Urfa OSB’de bulunan Özak Tekstil’de mobbinge, hakaretlere, tehditlere ve kölece çalışma koşullarına karşı yetkili sendika Öz İplik-İş'ten istifa ederek BİRTEK-SEN’de örgütlenmeye başlayan ve işten atmalar üzerine direnişe geçen işçilerin mücadelesi dokuzuncu gününde devam ediyor.
Yaptığı açıklamayla Özak Tekstil işçilerinin yalnız olmadığını belirten Emek Partisi (EMEP) Eskişehir İl Örgütü, “Er ya da geç Özak işçisi kazanacak” dedi.

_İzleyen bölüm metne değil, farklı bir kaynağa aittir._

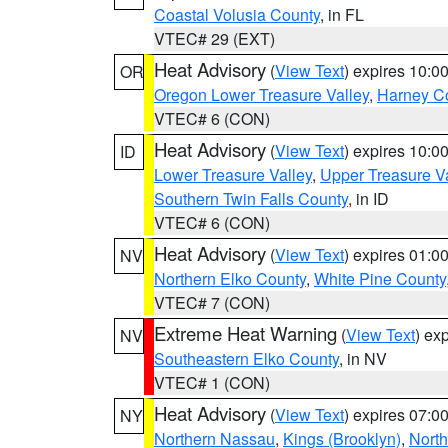
Coastal Volusia County
, in FL
VTEC# 29 (EXT)
Heat Advisory
(
View Text
) expires 10:
OR
Oregon Lower Treasure Valley
,
Harney C
VTEC# 6 (CON)
Heat Advisory
(
View Text
) expires 10:
ID
Lower Treasure Valley
,
Upper Treasure Va
Southern Twin Falls County
, in ID
VTEC# 6 (CON)
Heat Advisory
(
View Text
) expires 01:
NV
Northern Elko County
,
White Pine County
VTEC# 7 (CON)
Extreme Heat Warning
(
View Text
) ex
NV
Southeastern Elko County
, in NV
VTEC# 1 (CON)
Heat Advisory
(
View Text
) expires 07:
NY
Northern Nassau
,
Kings (Brooklyn)
,
Nort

Açıklama, Özak Tekstil’in üretim yaptığı Levi’s mağazasının da içinde bulunduğu Espark Avm önünde yapıldı. “Levi’s uyuma, Özak işçilerinin sesini duy”, “Özak Tekstil işçileri yalnız değildir”, “Özak’ta kadın işçiler baskıya, mobbinge, tacize uğruyor”, “ Özak işçilerinin kazanımı tüm işçi sınıfının kazanımı olacaktır”, “Yaşasın Özak işçilerinin iş, ekmek, özgürlük mücadeleleri” dövizlerinin taşındığı açıklamada, basın metnini EMEP Eskişehir İl Başkanı Ceren Kökoğlu okudu.
“Özak direnişi valilik, kolluk, patron işbirliğiyle abluka altında! Bir kere daha görüyoruz ki; Türkiye bir patron devletidir!” diyen Ceren Kökoğlu, Özak Tekstil işçilerinin bir haftadır önlerine çıkarılan tüm engellere rağmen mücadelelerini sürdürdüğünü hatırlatarak Özak direnişini selamladı.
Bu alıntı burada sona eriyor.